American video game developer (1982–1996)

FTL Games (Faster Than Light) was the video game development division of Software Heaven Inc. FTL created several popular video games in the 1980s. Despite the company's small size, FTL products were successful and received positive reviews from critics.

== Overview ==

FTL was founded by Wayne Holder in 1982. Holder started Software Heaven and FTL as its game division after founding Oasis Systems, which specialized in spell checking software. He hired Bruce Webster, with whom he graduated from high school, to head FTL. After Webster left FTL in 1984, Doug Bell joined FTL and served as the Technical Director until FTL ceased operations in 1996.

==Release history==
FTL released several games throughout its short history. Certain titles were best sellers for the time of their release.

===SunDog: Frozen Legacy===

Holder and Webster co-designed FTL's first game, SunDog: Frozen Legacy, a space trading game. It was released first for the Apple II in March 1984. Webster did most of the programming for the Apple II version, but resigned from FTL after the release of version 2.0. Doug Bell, Andy Jaros and Michael Newton significantly enhanced the game's graphics when porting the game to the Atari ST, releasing it in late 1985. SunDog became the best selling game on the Atari ST during the system's first year, and garnered lavish critical acclaim.

The packaging cover art was designed and illustrated by David R. Darrow.

===Oids===

Oids, an action game, was one of FTL's minor releases. The original Atari ST version was created by Dan Hewitt who did both the graphics and all of the programming. It received little attention with a later conversion to the Mac, but received 5 Stars on Macworld 1990. However the original Atari ST release received rave reviews in the UK, where it remains a cult favourite. Later, after FTL ceased operations, an updated authorized shareware version of Oids for the Macintosh was developed and released by Kirk Baker.
It was however eclipsed by the release of FTL's next game.

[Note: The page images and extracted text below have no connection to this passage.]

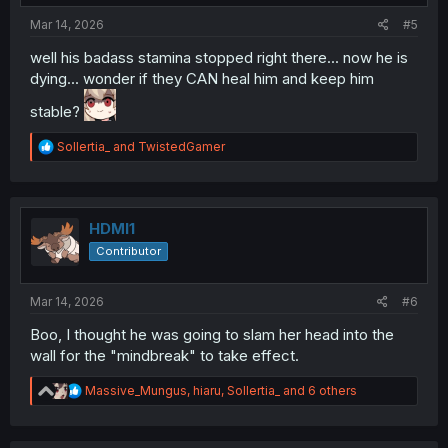
:
Mar 14, 2026
#5
well his badass stamina stopped right there... now he is
dying... wonder if they CAN heal him and keep him
stable?
R
Sollertia_
and
TwistedGamer
e
a
c
t
i
HDMI1
o
Contributor
n
s
:
Mar 14, 2026
#6
Boo, I thought he was going to slam her head into the
wall for the "mindbreak" to take effect.
R
Massive_Mungus
,
hiaru
,
Sollertia_
and 6 others
e
a
c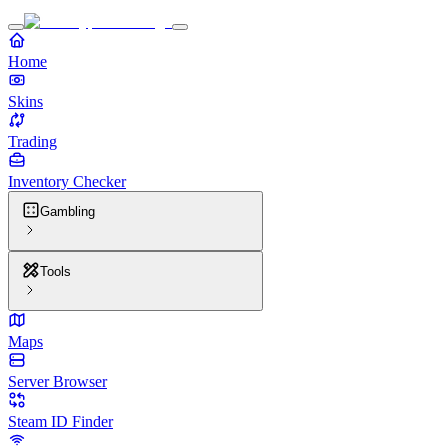
Home
Skins
Trading
Inventory Checker
Gambling
Tools
Maps
Server Browser
Steam ID Finder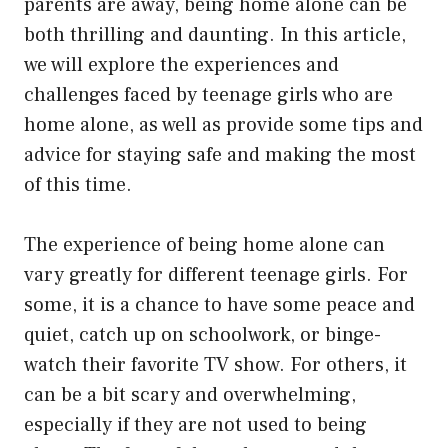
parents are away, being home alone can be
both thrilling and daunting. In this article,
we will explore the experiences and
challenges faced by teenage girls who are
home alone, as well as provide some tips and
advice for staying safe and making the most
of this time.
The experience of being home alone can
vary greatly for different teenage girls. For
some, it is a chance to have some peace and
quiet, catch up on schoolwork, or binge-
watch their favorite TV show. For others, it
can be a bit scary and overwhelming,
especially if they are not used to being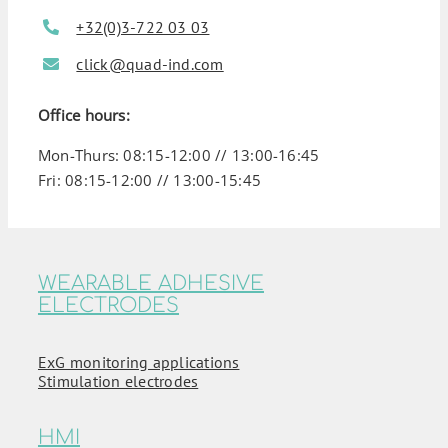
+32(0)3-722 03 03
click@quad-ind.com
Office hours:
Mon-Thurs: 08:15-12:00 // 13:00-16:45
Fri: 08:15-12:00 // 13:00-15:45
WEARABLE ADHESIVE
ELECTRODES
ExG monitoring applications
Stimulation electrodes
HMI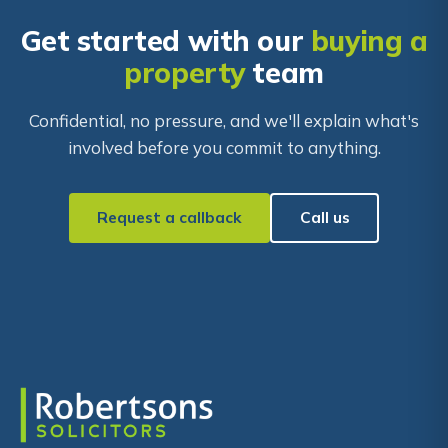
Get started with our
buying a
property
team
Confidential, no pressure, and we'll explain what's
involved before you commit to anything.
Request a callback
Call us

As with SunDog, the packaging cover art was designed and illustrated by David R. Darrow.

===Dungeon Master===
Dungeon Master is a fantasy role-playing game, which popularized real-time gameplay. The game included a number of user interface features that made gameplay particularly enjoyable, from a spell system that seemed to be "logical" to the intuitive way the player used the mouse to directly manipulate items in the simulated 3D view. It was released on the ST in 1987 and went on to become the ST's best-selling product of all time. It was eventually ported to over a dozen platforms in six languages. It received many awards, including the first Special Award for Artistic Achievement from Computer Gaming World when it was initially released.

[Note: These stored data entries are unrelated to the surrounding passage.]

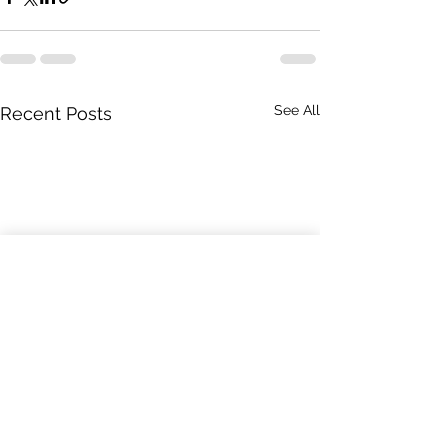
See All
Recent Posts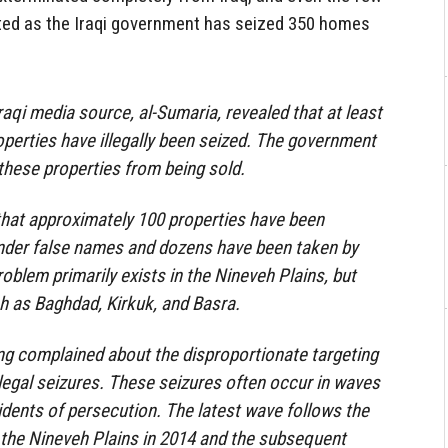
ted as the Iraqi government has seized 350 homes
raqi media source, al-Sumaria, revealed that at least
perties have illegally been seized. The government
these properties from being sold.
that approximately 100 properties have been
under false names and dozens have been taken by
roblem primarily exists in the Nineveh Plains, but
ch as Baghdad, Kirkuk, and Basra.
ong complained about the disproportionate targeting
illegal seizures. These seizures often occur in waves
cidents of persecution. The latest wave follows the
 the Nineveh Plains in 2014 and the subsequent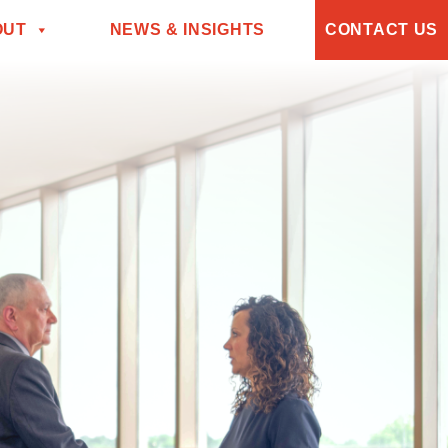
OUT
NEWS & INSIGHTS
CONTACT US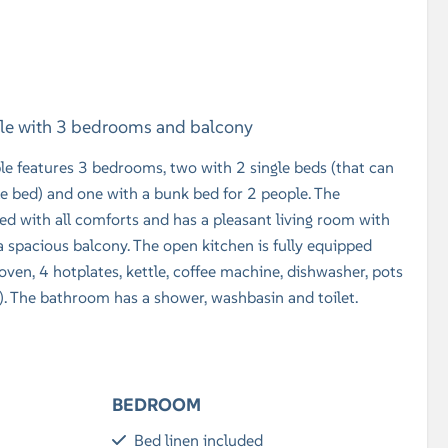
ple with 3 bedrooms and balcony
le features 3 bedrooms, two with 2 single beds (that can
e bed) and one with a bunk bed for 2 people. The
 with all comforts and has a pleasant living room with
 a spacious balcony. The open kitchen is fully equipped
ven, 4 hotplates, kettle, coffee machine, dishwasher, pots
..). The bathroom has a shower, washbasin and toilet.
BEDROOM
Bed linen included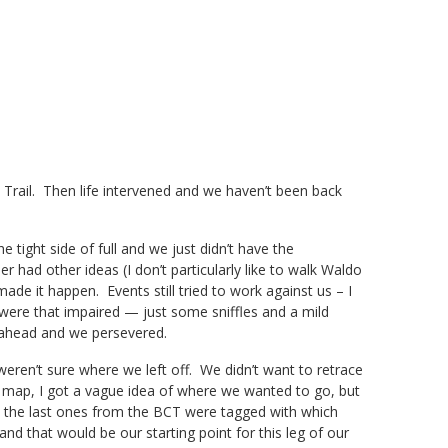
 Trail. Then life intervened and we haven’t been back
e tight side of full and we just didn’t have the
 had other ideas (I don’t particularly like to walk Waldo
e it happen. Events still tried to work against us – I
s were that impaired — just some sniffles and a mild
 ahead and we persevered.
en’t sure where we left off. We didn’t want to retrace
e map, I got a vague idea of where we wanted to go, but
d the last ones from the BCT were tagged with which
nd that would be our starting point for this leg of our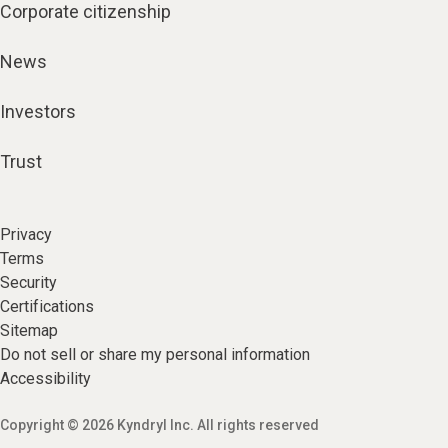
Corporate citizenship
News
Investors
Trust
Privacy
Terms
Security
Certifications
Sitemap
Do not sell or share my personal information
Accessibility
Copyright © 2026 Kyndryl Inc. All rights reserved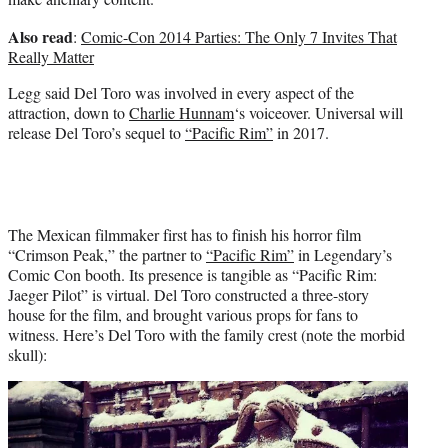
Also read
:
Comic-Con 2014 Parties: The Only 7 Invites That
Really Matter
Legg said Del Toro was involved in every aspect of the
attraction, down to
Charlie Hunnam
‘s voiceover. Universal will
release Del Toro’s sequel to
“Pacific Rim”
in 2017.
The Mexican filmmaker first has to finish his horror film
“Crimson Peak,” the partner to
“Pacific Rim”
in Legendary’s
Comic Con booth. Its presence is tangible as “Pacific Rim:
Jaeger Pilot” is virtual. Del Toro constructed a three-story
house for the film, and brought various props for fans to
witness. Here’s Del Toro with the family crest (note the morbid
skull):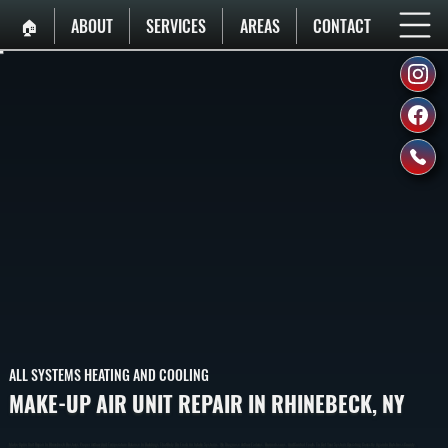
🏠︎
ABOUT
SERVICES
AREAS
CONTACT
ALL SYSTEMS HEATING AND COOLING
MAKE-UP AIR UNIT REPAIR IN RHINEBECK, NY
Make-Up Air Unit Repair In Rhinebeck Restores Proper Airflow And Temperature Balance In Buildings That Rely On Fresh Air Intake Systems. We Diagnose Airflow Failures, Burner Issues, And Control Faults To Get Your System Operating Correctly Again In Dutchess County.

David R. Darrow returned to illustrate the cover artwork for Dungeon Master.

===Chaos Strikes Back===
A Dungeon Master sequel, Chaos Strikes Back, was released in 1989 for most platforms, but notably excluding a PC version. It uses the same engine as Dungeon Master but features new creatures and graphics.

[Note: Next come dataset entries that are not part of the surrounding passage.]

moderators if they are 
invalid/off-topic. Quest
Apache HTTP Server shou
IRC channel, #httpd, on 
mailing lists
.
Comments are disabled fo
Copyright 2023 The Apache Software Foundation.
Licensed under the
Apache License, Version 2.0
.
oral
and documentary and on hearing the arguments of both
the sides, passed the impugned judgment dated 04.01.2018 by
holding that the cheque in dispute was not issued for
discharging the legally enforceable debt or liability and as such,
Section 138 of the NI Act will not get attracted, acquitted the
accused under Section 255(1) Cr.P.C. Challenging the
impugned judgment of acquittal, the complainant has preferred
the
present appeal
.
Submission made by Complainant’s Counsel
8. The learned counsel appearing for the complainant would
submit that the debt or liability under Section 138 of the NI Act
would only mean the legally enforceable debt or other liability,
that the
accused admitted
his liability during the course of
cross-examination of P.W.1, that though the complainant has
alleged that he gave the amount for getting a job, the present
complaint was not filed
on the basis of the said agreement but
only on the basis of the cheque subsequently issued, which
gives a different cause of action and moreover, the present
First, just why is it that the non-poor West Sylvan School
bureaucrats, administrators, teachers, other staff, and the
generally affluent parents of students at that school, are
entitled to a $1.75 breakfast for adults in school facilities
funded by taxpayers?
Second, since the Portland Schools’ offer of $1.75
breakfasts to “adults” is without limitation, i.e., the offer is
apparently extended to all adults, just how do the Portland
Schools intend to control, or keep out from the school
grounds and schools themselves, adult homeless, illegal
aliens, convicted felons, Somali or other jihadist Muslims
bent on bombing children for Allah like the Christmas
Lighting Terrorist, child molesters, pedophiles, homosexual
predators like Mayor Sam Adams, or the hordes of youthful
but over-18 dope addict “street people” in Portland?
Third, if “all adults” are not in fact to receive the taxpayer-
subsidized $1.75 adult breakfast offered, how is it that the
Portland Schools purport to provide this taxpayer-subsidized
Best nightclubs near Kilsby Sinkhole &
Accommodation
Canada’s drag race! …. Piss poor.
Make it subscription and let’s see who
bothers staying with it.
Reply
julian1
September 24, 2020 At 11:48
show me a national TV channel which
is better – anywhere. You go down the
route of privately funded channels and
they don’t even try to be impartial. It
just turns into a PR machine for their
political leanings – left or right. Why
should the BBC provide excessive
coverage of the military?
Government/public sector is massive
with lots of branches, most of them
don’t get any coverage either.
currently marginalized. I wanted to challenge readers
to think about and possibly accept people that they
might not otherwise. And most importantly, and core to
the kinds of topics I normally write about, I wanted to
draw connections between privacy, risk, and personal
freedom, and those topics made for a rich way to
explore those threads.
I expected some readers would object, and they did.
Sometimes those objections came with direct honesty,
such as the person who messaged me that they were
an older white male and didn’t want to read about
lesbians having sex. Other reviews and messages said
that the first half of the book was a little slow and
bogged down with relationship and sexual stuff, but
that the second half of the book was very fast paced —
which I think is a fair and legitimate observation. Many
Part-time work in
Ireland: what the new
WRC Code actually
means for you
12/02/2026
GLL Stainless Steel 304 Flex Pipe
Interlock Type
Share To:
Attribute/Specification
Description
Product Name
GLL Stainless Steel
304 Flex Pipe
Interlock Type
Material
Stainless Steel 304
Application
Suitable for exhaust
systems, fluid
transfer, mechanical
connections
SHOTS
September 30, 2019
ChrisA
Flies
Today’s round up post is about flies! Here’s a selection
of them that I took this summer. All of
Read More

=== Dungeon Master: Theron's Quest ===
Dungeon Master: Theron's Quest was a simplified Dungeon Master version with new dungeons from 1992 for TurboGrafx-16 and the PC Engine.

=== Dungeon Master II ===
Dungeon Master II: The Legend of Skullkeep was the best-selling game of the week when it was released in Japan in December 1993. For some reason, it took two years before it was released in the US and Europe in 1995 by Interplay Productions. While the game had been highly anticipated, by 1995 it was considered too dated and sold poorly. The studio began to break up around this time.

=== Dungeon Master Nexus ===
Dungeon Master Nexus was released 1998 for Sega Saturn and only the Japanese market under the FTL and Software Heaven brand. It was developed and published by Victor Interactive Software.